**TASK TO CARRY OUT:** Would you copy, word for word, each line from the one with "Бутурлиновка. Его оте" to the end of the listing below, skipping all pictures?

**EXTRACTED INFORMATION:**

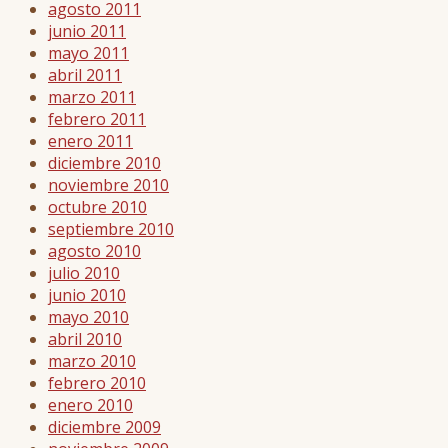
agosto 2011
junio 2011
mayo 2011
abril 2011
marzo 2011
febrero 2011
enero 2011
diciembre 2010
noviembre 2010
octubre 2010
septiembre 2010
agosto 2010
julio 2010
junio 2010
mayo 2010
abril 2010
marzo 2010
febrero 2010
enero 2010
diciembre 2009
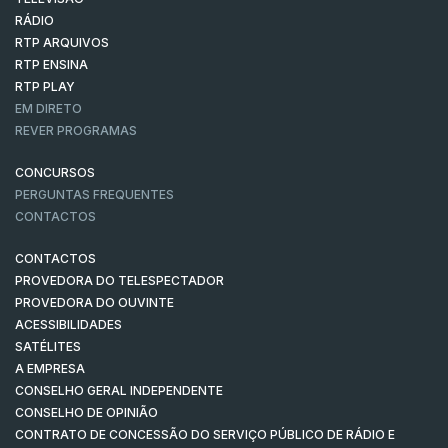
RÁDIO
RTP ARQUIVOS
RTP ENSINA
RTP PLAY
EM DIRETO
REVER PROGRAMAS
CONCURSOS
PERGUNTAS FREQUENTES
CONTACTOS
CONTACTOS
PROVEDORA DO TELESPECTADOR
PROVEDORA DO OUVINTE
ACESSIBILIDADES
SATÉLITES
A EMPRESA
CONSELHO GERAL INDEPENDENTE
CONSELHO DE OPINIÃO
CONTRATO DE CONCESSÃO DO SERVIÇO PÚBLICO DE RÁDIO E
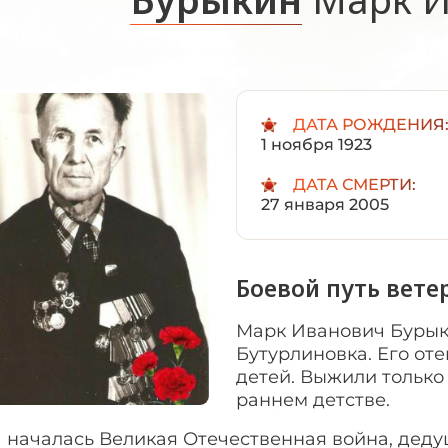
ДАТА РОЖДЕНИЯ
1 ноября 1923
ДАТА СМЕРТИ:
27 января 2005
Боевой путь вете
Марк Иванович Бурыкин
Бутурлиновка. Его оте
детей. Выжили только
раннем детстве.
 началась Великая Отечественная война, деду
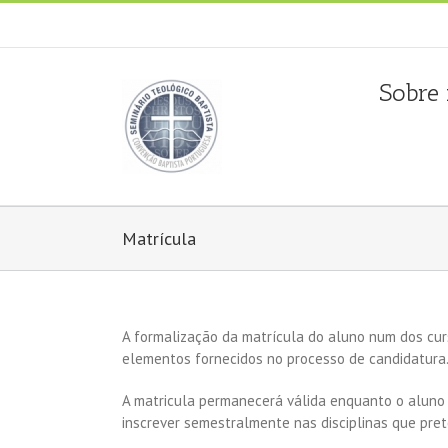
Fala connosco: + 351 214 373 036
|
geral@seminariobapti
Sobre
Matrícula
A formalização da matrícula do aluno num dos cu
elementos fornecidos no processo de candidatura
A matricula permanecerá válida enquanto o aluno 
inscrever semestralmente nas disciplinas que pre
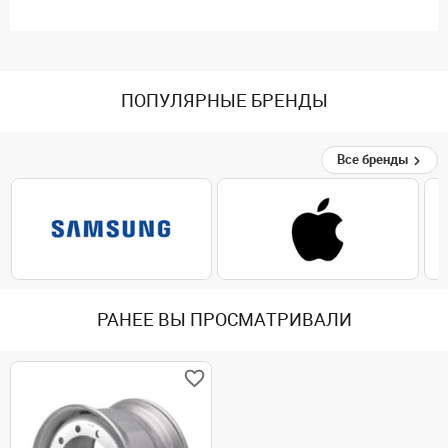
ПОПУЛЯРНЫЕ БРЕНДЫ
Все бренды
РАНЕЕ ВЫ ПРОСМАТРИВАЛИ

**SOLUTION FOR THIS TASK:**
Бутурлиновка. Его оте
детей. Выжили только
раннем детстве.
 началась Великая Отечественная война, деду
Fala connosco: + 351 214 373 036
|
geral@seminariobapti
Sobre
Matrícula
A formalização da matrícula do aluno num dos cu
elementos fornecidos no processo de candidatura
A matricula permanecerá válida enquanto o aluno 
inscrever semestralmente nas disciplinas que pre
ПОПУЛЯРНЫЕ БРЕНДЫ
Все бренды
РАНЕЕ ВЫ ПРОСМАТРИВАЛИ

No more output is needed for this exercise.